Whether this is down to the remnants of any autism or autistic traits that I have or had myself (I was never diagnosed), I don’t know, and isn’t really that important.  When I was 27, as well as dropping the gluten, I also began HEARTFULNESS (Sahaj Marg) meditation, which I’m sure was responsible for massively increasing my capacity to live and function in this world, and without which, I know I wouldn’t have made it to 2017, and certainly wouldn’t be in a position to hold down a full-time job, have a family or to launch anything like The Transforming Autism Project.  So, things are much improved since that time, and such things have gone from being totally inconceivable to actually happening.

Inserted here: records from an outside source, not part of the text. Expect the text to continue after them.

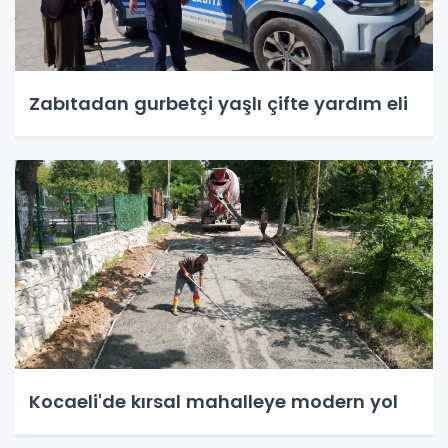
Zabıtadan gurbetçi yaşlı çifte yardım eli
Kocaeli'de kırsal mahalleye modern yol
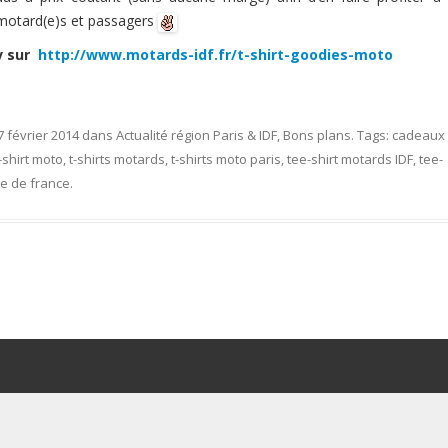
otard(e)s et passagers
v sur
http://www.motards-idf.fr/t-shirt-goodies-moto
7 février 2014
dans
Actualité région Paris & IDF
,
Bons plans
. Tags:
cadeaux
-shirt moto
,
t-shirts motards
,
t-shirts moto paris
,
tee-shirt motards IDF
,
tee-
le de france
.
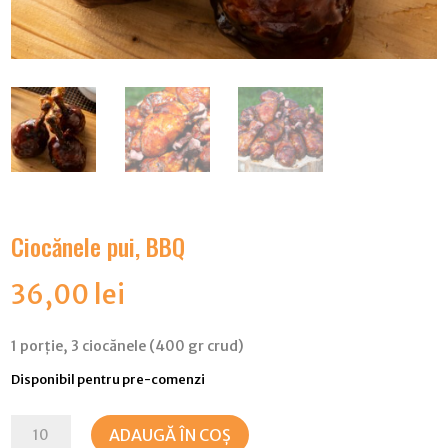
Ciocănele pui, BBQ
36,00
lei
1 porție, 3 ciocănele (400 gr crud)
Disponibil pentru pre-comenzi
Cantitate
ADAUGĂ ÎN COȘ
Ciocănele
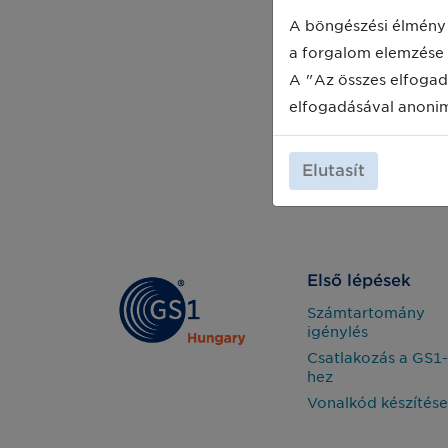
A böngészési élmény 
a forgalom elemzése 
A "Az összes elfogad
elfogadásával anoni
Elutasít
Első lépések
Számtartomány
igénylés
Csatlakozás a GS1-
hez
Vonalkód készítése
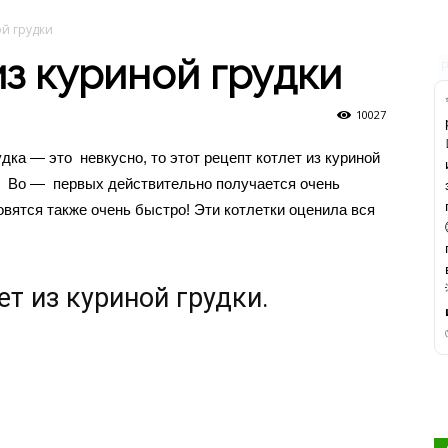
ой грудки
из куриной грудки
10027
дка — это невкусно, то этот рецепт котлет из куриной
ом. Во — первых действительно получается очень
товятся также очень быстро! Эти котлетки оценила вся
т из куриной грудки.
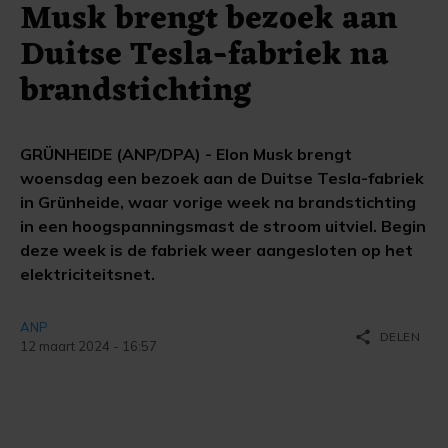
Musk brengt bezoek aan
Duitse Tesla-fabriek na
brandstichting
GRÜNHEIDE (ANP/DPA) - Elon Musk brengt
woensdag een bezoek aan de Duitse Tesla-fabriek
in Grünheide, waar vorige week na brandstichting
in een hoogspanningsmast de stroom uitviel. Begin
deze week is de fabriek weer aangesloten op het
elektriciteitsnet.
ANP
share
DELEN
12 maart 2024 - 16:57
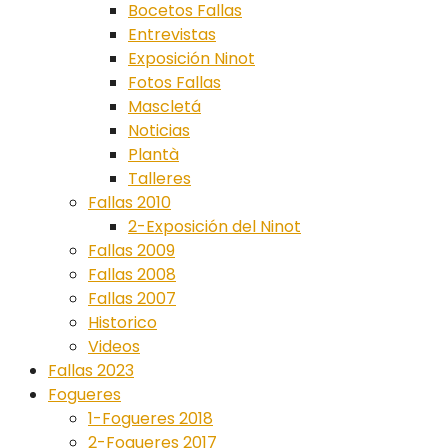
Bocetos Fallas
Entrevistas
Exposición Ninot
Fotos Fallas
Mascletá
Noticias
Plantà
Talleres
Fallas 2010
2-Exposición del Ninot
Fallas 2009
Fallas 2008
Fallas 2007
Historico
Videos
Fallas 2023
Fogueres
1-Fogueres 2018
2-Fogueres 2017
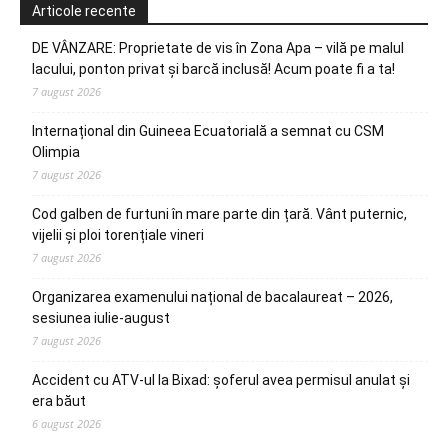
Articole recente
DE VÂNZARE: Proprietate de vis în Zona Apa – vilă pe malul
lacului, ponton privat și barcă inclusă! Acum poate fi a ta!
7 august 2026
Internațional din Guineea Ecuatorială a semnat cu CSM
Olimpia
7 august 2026
Cod galben de furtuni în mare parte din țară. Vânt puternic,
vijelii și ploi torențiale vineri
7 august 2026
Organizarea examenului național de bacalaureat – 2026,
sesiunea iulie-august
7 august 2026
Accident cu ATV-ul la Bixad: șoferul avea permisul anulat și
era băut
6 august 2026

Even so, to lead a new charity through its formation and growth while dealing with all of this behind the scenes is, to say the least, a major challenge – especially when exposure to the triggers is much more plentiful when engaged in this relatively more public role.  But at the same time, it serves the valuable purpose of keeping me perpetually on focus through constant appreciation – even to a tiny extent – of the sorts of difficulties that autistic people have to deal with every moment in every situation, whilst being judged against the same criteria as everyone else in the things they find difficult (and often meaningless) and ignored for the immensely valuable contribution they have the potential to bring in other areas.  This focus will ensure that our original intentions are safeguarded and continually reinforced in all our activities and in every area of our expansion.  It will also ensure that when we start to take people on as employees, we strive to become a truly autism-friendly employer.

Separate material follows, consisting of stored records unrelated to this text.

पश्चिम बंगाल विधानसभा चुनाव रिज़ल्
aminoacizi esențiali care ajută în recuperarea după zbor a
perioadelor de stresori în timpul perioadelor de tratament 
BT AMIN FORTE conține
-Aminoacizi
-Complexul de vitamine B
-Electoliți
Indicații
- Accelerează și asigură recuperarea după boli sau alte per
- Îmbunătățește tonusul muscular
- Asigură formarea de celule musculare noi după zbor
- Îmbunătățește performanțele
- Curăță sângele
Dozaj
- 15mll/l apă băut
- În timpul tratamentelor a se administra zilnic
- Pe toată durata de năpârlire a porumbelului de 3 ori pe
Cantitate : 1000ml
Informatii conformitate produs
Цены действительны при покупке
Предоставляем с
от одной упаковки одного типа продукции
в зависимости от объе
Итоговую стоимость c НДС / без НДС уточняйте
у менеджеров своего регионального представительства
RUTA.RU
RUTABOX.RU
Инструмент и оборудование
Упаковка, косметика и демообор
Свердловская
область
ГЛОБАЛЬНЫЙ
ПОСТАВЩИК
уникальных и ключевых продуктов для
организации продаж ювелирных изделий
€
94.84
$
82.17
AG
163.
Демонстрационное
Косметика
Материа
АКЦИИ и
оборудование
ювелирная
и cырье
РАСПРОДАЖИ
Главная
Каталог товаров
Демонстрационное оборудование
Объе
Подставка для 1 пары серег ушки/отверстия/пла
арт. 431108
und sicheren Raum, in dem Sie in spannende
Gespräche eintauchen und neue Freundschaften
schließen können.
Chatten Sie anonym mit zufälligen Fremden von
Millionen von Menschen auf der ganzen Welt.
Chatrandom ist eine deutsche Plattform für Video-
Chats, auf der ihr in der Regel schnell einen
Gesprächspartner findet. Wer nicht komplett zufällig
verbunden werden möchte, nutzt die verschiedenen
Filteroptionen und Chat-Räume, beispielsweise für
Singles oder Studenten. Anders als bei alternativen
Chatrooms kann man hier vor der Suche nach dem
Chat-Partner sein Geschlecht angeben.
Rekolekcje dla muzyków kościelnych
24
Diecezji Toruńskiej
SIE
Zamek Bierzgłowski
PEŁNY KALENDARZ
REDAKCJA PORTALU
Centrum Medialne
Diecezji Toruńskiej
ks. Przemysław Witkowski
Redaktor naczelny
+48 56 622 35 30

And this is critical as we proceed into 2017 – a year of anticipated major growth for us – and actively work towards the establishment of a Transforming Autism Mifne clinic in the South East of England, as well as seriously embarking upon our other areas of focus around Early Intervention Awareness, a comprehensive One-Stop Hub to provide direct support, resources and referrals for all issues that parents of autistic children could face, and starting to develop our own visual materials and other aids to support children.  We are likely to start to become an employer during 2017, too, and this will force us to give some serious thought to the next phase of our roll-out, which will be about how to support autistic children as they approach adulthood, with meaningful guidance and facilitation in all forms of relationships, including with employers, to ensure the most comfortable and sustainable integration possible into the wider world.

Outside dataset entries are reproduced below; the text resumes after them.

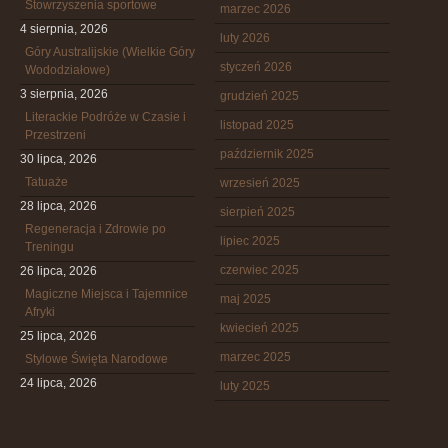
Stowrzyszenia sportowe
marzec 2026
4 sierpnia, 2026
luty 2026
Góry Australijskie (Wielkie Góry
styczeń 2026
Wododziałowe)
3 sierpnia, 2026
grudzień 2025
Literackie Podróże w Czasie i
listopad 2025
Przestrzeni
październik 2025
30 lipca, 2026
Tatuaże
wrzesień 2025
28 lipca, 2026
sierpień 2025
Regeneracja i Zdrowie po
lipiec 2025
Treningu
czerwiec 2025
26 lipca, 2026
Magiczne Miejsca i Tajemnice
maj 2025
Afryki
kwiecień 2025
25 lipca, 2026
marzec 2025
Stylowe Święta Narodowe
24 lipca, 2026
luty 2025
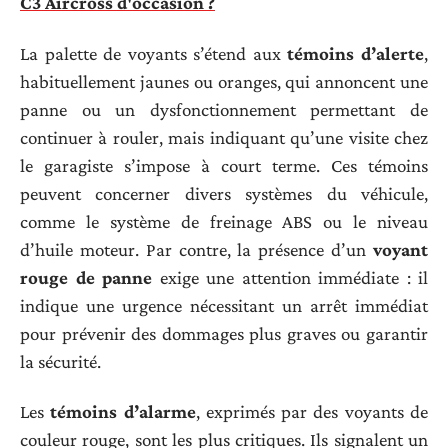
C3 Aircross d'occasion ?
La palette de voyants s’étend aux
témoins d’alerte
,
habituellement jaunes ou oranges, qui annoncent une
panne ou un dysfonctionnement permettant de
continuer à rouler, mais indiquant qu’une visite chez
le garagiste s’impose à court terme. Ces témoins
peuvent concerner divers systèmes du véhicule,
comme le système de freinage ABS ou le niveau
d’huile moteur. Par contre, la présence d’un
voyant
rouge de panne
exige une attention immédiate : il
indique une urgence nécessitant un arrêt immédiat
pour prévenir des dommages plus graves ou garantir
la sécurité.
Les
témoins d’alarme
, exprimés par des voyants de
couleur rouge, sont les plus critiques. Ils signalent un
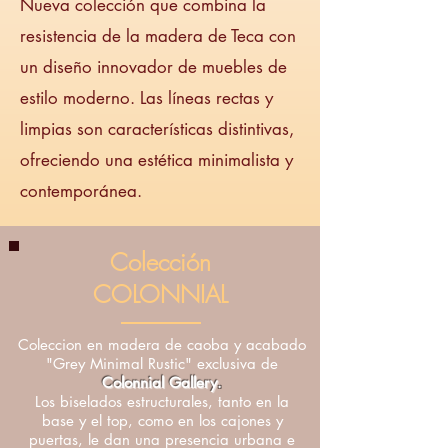
Nueva colección que combina la
resistencia de la madera de Teca con
un diseño innovador de muebles de
estilo moderno. Las líneas rectas y
limpias son características distintivas,
ofreciendo una estética minimalista y
contemporánea.
Colección
COLONNIAL
Coleccion en madera de caoba y acabado
"Grey Minimal Rustic" exclusiva de
Colonnial Gallery
.
Los biselados estructurales, tanto en la
base y el top, como en los cajones y
puertas, le dan una presencia urbana e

Although this article is entitled One Year of Transforming Autism, in reality, this is the inception.  Everything up to now has been a remarkable preparation for what we are about to begin.  May 2017 be even more remarkable, bringing very significant growth towards meeting our goals, and the serious establishment of The Transforming Autism Project as a substantial force in the empowerment of people with autism to be recognised for and to live to their true and full potential!